PROBLEM DESCRIPTION: Across the listing that follows, work out how many lines carry the string "LOGIN". Provide that number and nothing else.

INFORMATION:
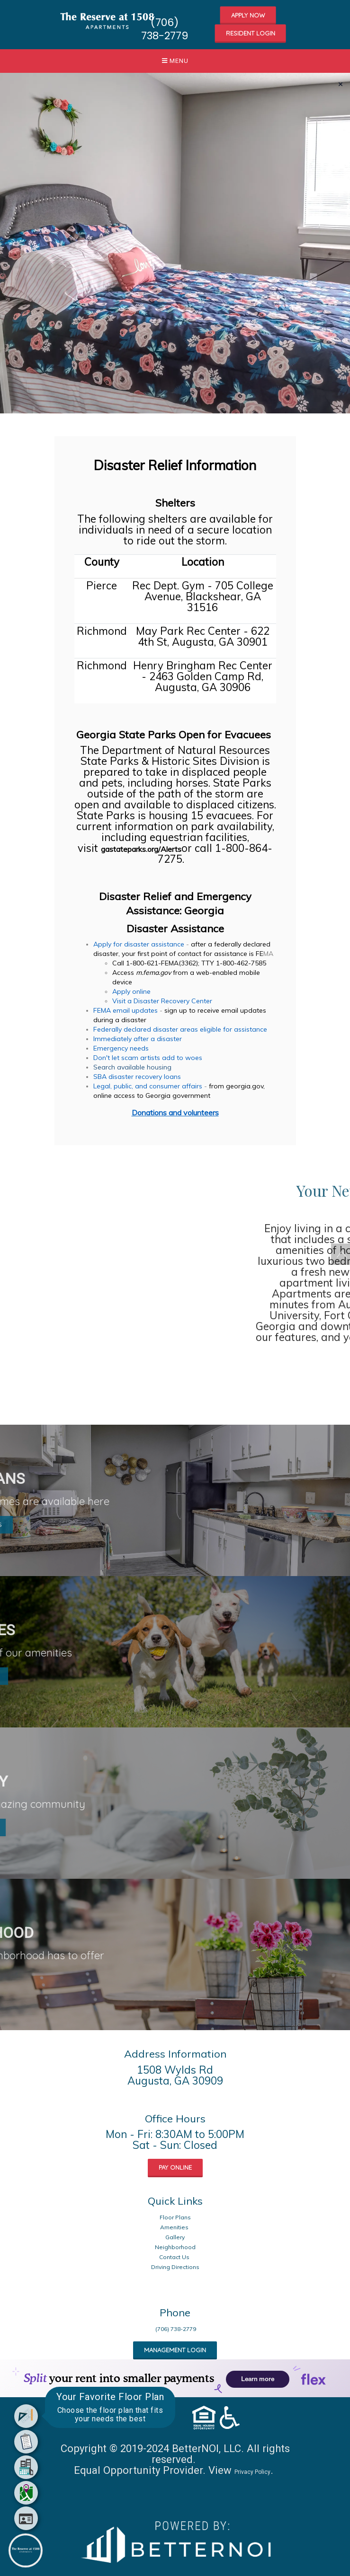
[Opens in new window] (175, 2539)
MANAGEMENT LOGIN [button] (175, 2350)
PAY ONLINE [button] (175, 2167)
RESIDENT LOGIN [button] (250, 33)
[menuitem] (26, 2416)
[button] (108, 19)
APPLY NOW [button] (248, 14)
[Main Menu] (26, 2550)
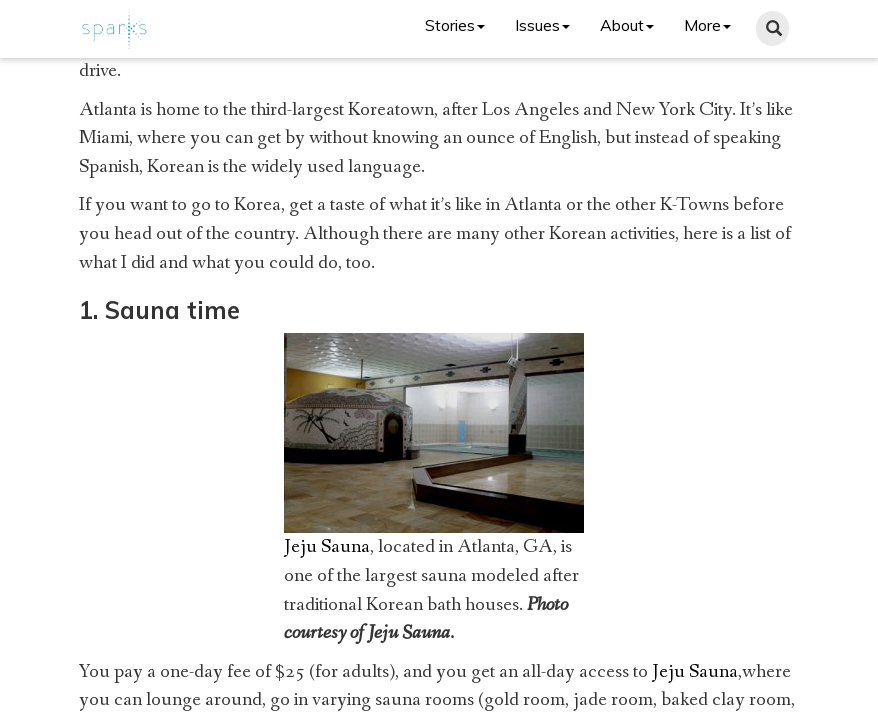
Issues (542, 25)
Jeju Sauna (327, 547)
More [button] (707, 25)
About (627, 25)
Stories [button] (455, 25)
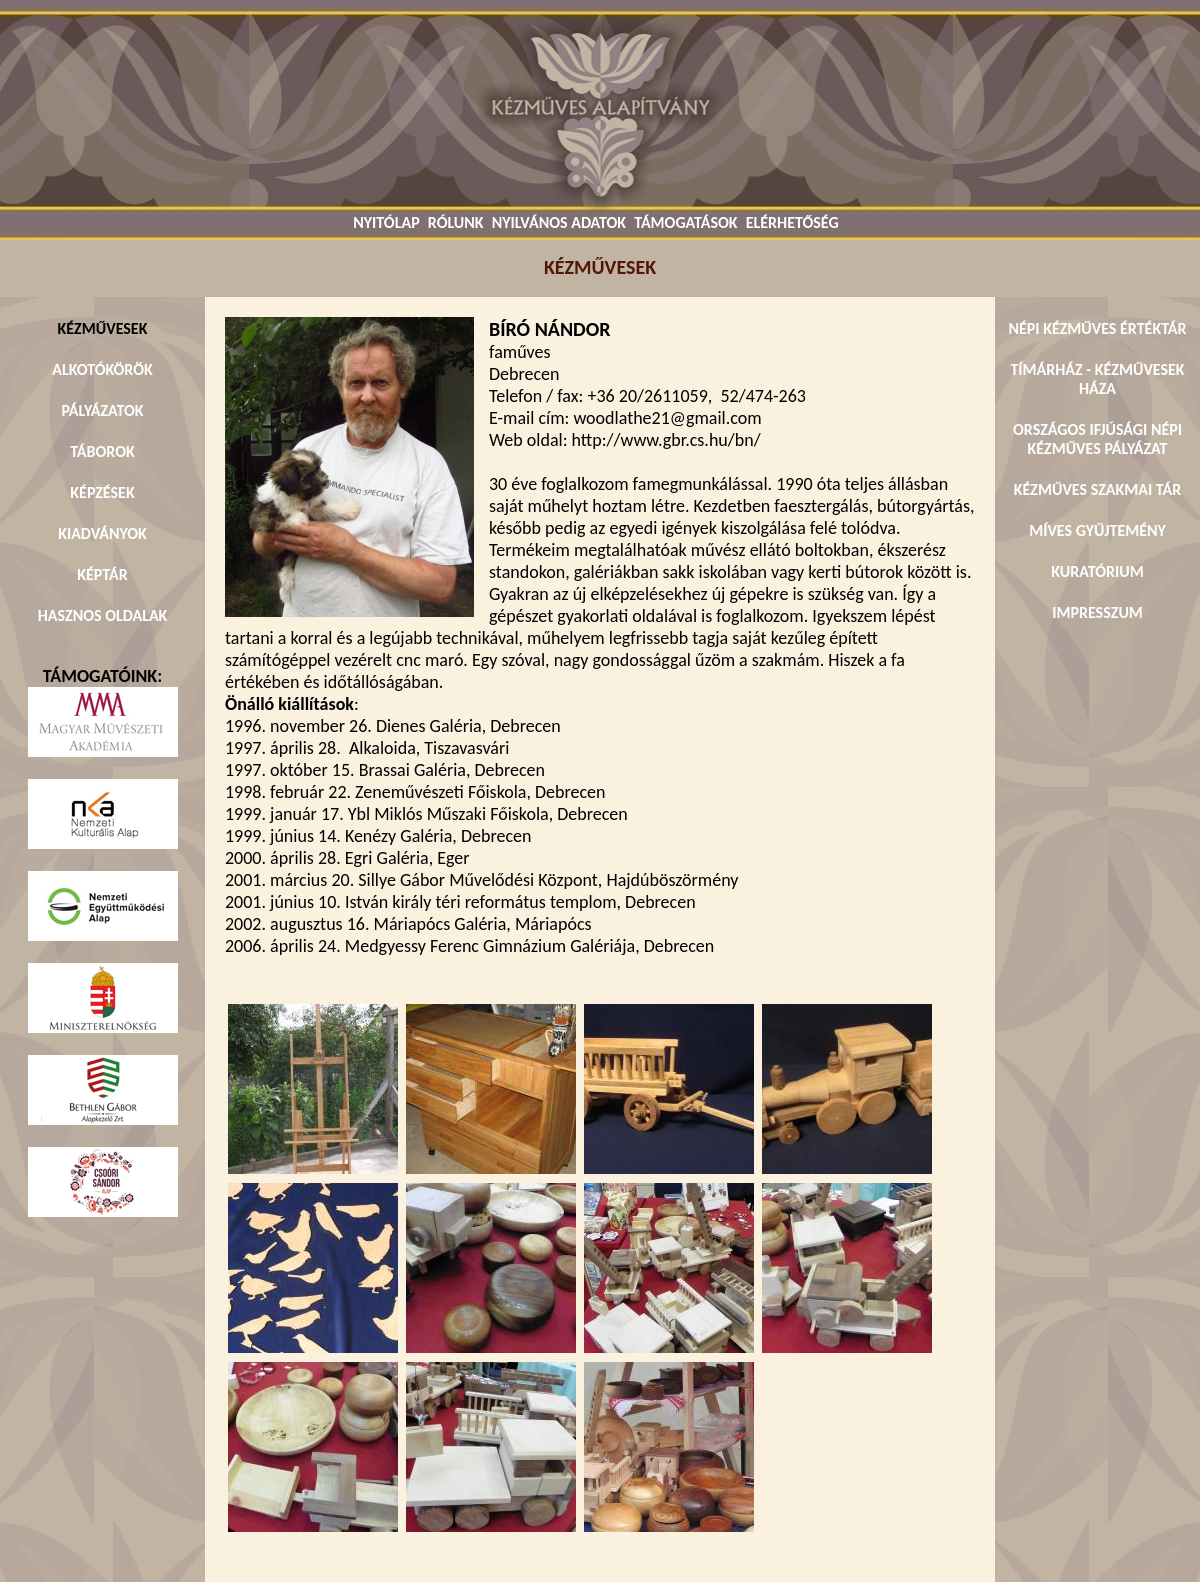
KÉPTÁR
* * *
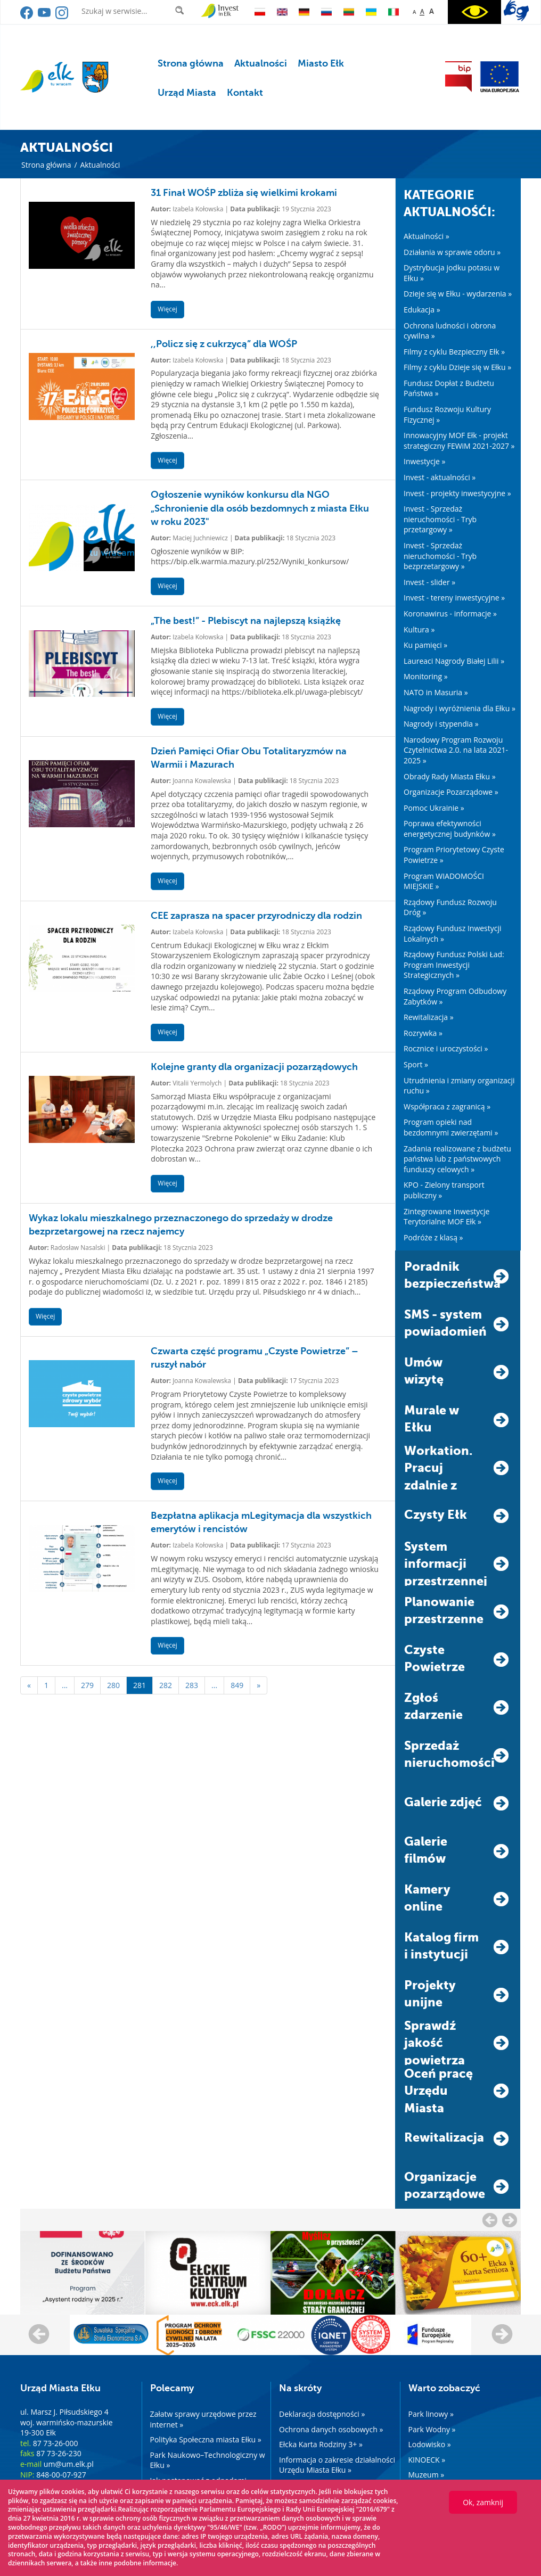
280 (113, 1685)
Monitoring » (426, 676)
---
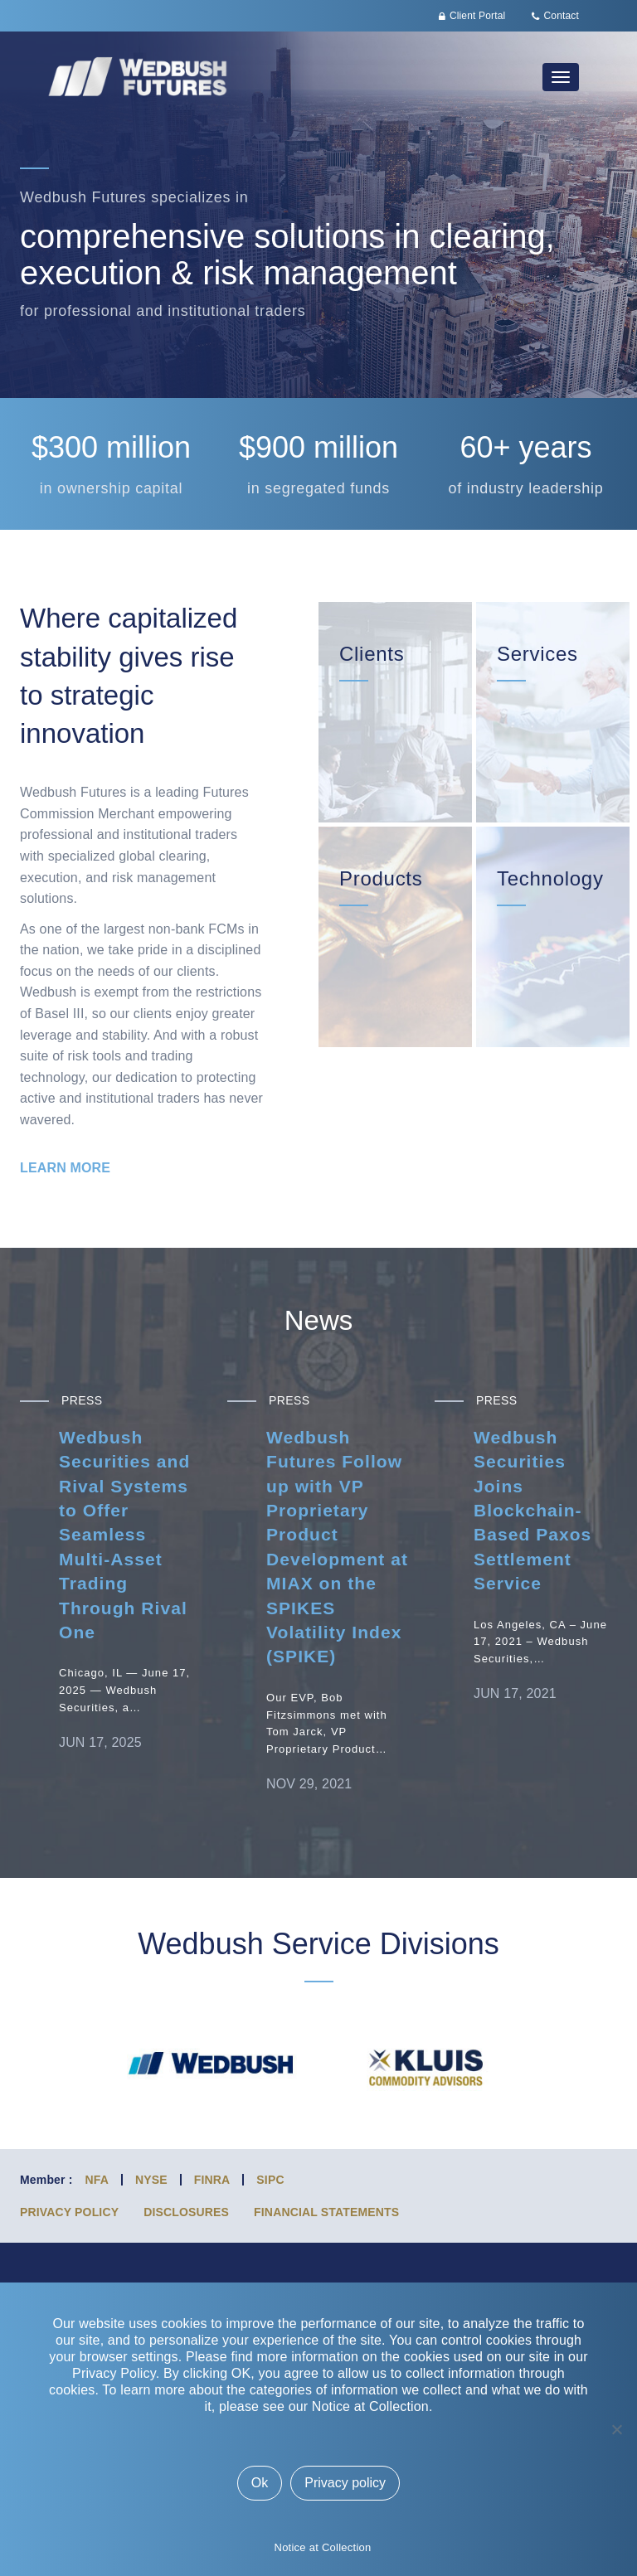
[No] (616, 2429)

COMPLETED TASK: 2